Trump: Former Adviser Bolton Faces Charges if Book Released

WASHINGTON — President Donald Trump said Monday that his former national security adviser, John Bolton, could face a "criminal problem" if he doesn't halt plans to publish a new book that describes scattershot, sometimes dangerous, decision-making by a president focused only on getting re-elected.

Trump said it would be up to Attorney General William Barr to issue any charges, but hinted that the matter would end up in court. "We'll see what happens. They're in court — or they'll soon be in court," Trump said about the book, set to be released early next week. 

The president accused Bolton of not completing a pre-publication review to make sure the book does not contain classified material. That contradicts statements from Bolton's attorney, Chuck Cooper, who says his client worked painstakingly for months with classification specialists at the White House National Security Council to make changes to avoid releasing classified material. 

Barr echoed Trump's accusation. During an event at the White House, the attorney general said administration officials who have access to sensitive information typically sign non-disclosure agreements that require them to go through a clearance process before they can publish something based on information they accessed in the job.

"We don't believe that Bolton went through that process — hasn't completed the process — and, therefore, is in violation of that agreement," Barr said. The Trump administration is "trying to get them to complete the process — go through the process — and make the necessary deletions of classified information," Barr said. 

Bolton's book, "The Room Where It Happened: A White House Memoir," was supposed to be released in March.

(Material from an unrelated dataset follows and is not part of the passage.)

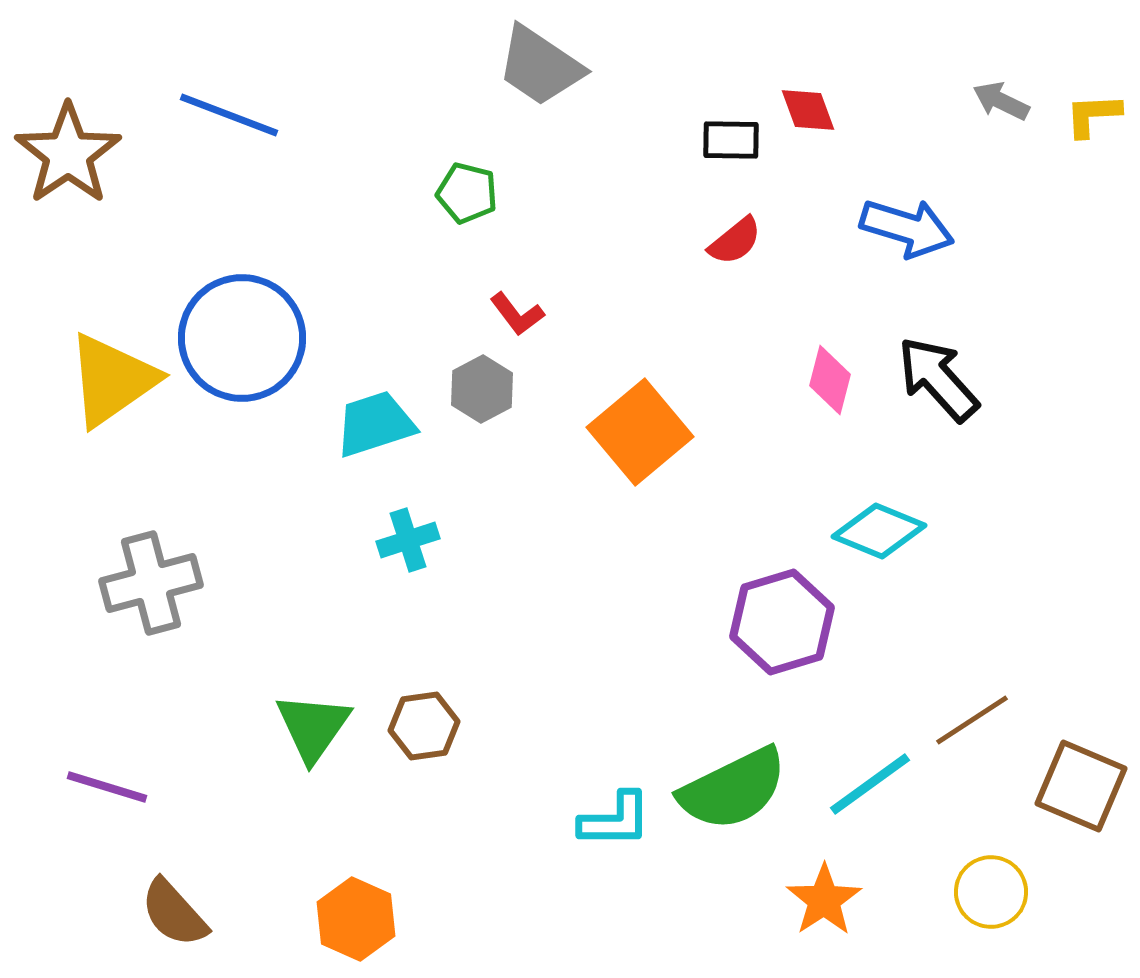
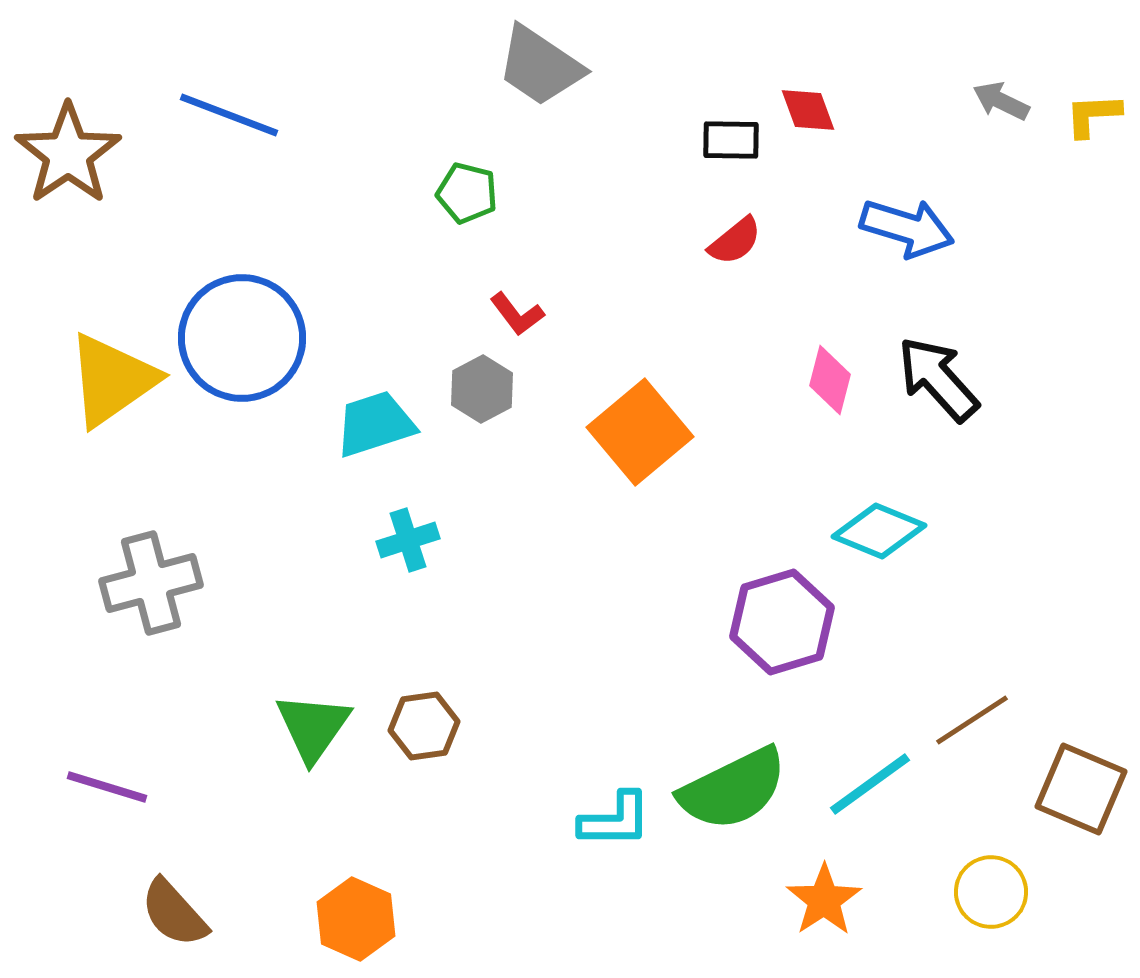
brown square: moved 3 px down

Its release date was twice delayed and it is now set to be released next week by publisher Simon & Schuster.

"Bolton covers an array of topics — chaos in the White House, sure, but also assessments of major players, the president's inconsistent, scattershot decision-making process, and his dealings with allies and enemies alike, from China, Russia, Ukraine, North Korea, Iran, the United Kingdom, France, and Germany," according to the publisher. 

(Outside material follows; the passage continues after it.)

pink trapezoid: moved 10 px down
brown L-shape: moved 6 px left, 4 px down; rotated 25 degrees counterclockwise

"I am hard-pressed to identify any significant Trump decision during my tenure that wasn't driven by reelection calculations," Bolton writes in the book, according to a news release from the publisher. 

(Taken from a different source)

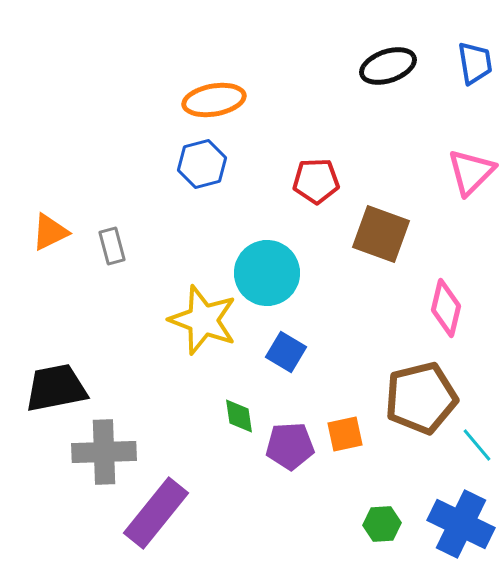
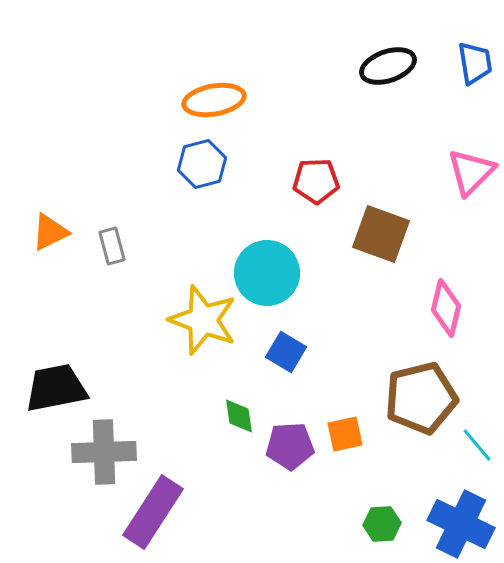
purple rectangle: moved 3 px left, 1 px up; rotated 6 degrees counterclockwise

In a recent op-ed published in The Wall Street Journal, Cooper accused the White House of using the pre-publication review process as a way to protect the president from embarrassment.

He said he sent Bolton's manuscript to classification specialist Ellen Knight on Dec. 30, 2019. Knight and Bolton, who was Trump's national security adviser for 18 months ending Sept. 10, 2019, spent nearly four months going through the nearly 500-page book multiple times, "often line by line," Cooper said. 

In a March 27 letter, Knight thanked Bolton for his efforts to address the classification issues, but said additional edits were required to ensure national security information was protected. She outlined her concerns in 17 single-spaced pages of typed comments, Cooper said. He said Bolton worked through that weekend and sent Knight a response the following Monday. Bolton accepted most of Knight's suggestions and proposed alternative solutions to others, Cooper said. 

In mid-April, after resolving a shorter list of remaining issues, it appeared that the pre-publication review process had been finalized. Yet when Bolton asked for a letter confirming his book was cleared for publication, Cooper said his client was told his book had prompted "very delicate" interactions at the White House and there remained "some internal process considerations to work through."

Knight said she thought the letter might be ready soon, but more than six weeks later, Bolton still hasn't received it. On June 8, Bolton got a letter from John Eisenberg, the president's deputy counsel for national security, who claimed that Bolton's manuscript still contained classified information and that publishing the book would violate his nondisclosure agreements.

"This is a transparent attempt to use national security as a pretext to censor Mr. Bolton, in violation of his constitutional right to speak on matters of the utmost public import," according to Cooper. "This attempt will not succeed, and Mr. Bolton's book will be published June 23."